STUDY MATERIAL —
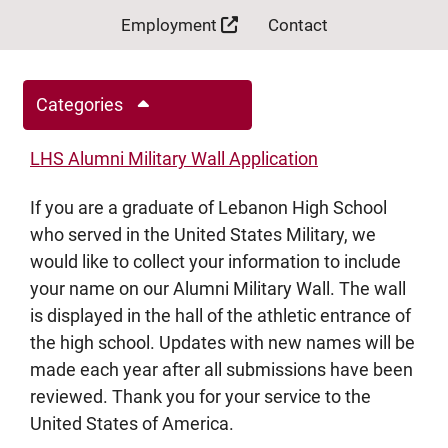
Employment
Contact
Categories
LHS Alumni Military Wall Application
If you are a graduate of Lebanon High School
who served in the United States Military, we
would like to collect your information to include
your name on our Alumni Military Wall. The wall
is displayed in the hall of the athletic entrance of
the high school. Updates with new names will be
made each year after all submissions have been
reviewed. Thank you for your service to the
United States of America.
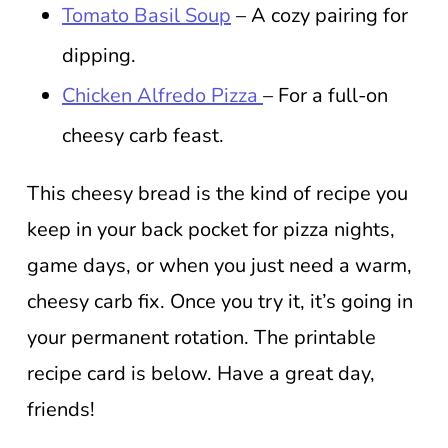
Tomato Basil Soup
– A cozy pairing for
dipping.
Chicken Alfredo Pizza
– For a full-on
cheesy carb feast.
This cheesy bread is the kind of recipe you
keep in your back pocket for pizza nights,
game days, or when you just need a warm,
cheesy carb fix. Once you try it, it’s going in
your permanent rotation. The printable
recipe card is below. Have a great day,
friends!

ACTIVITY — Copy all lines from the material that include "recipe".

RESPONSE TO THIS EXERCISE —
This cheesy bread is the kind of recipe you
recipe card is below. Have a great day,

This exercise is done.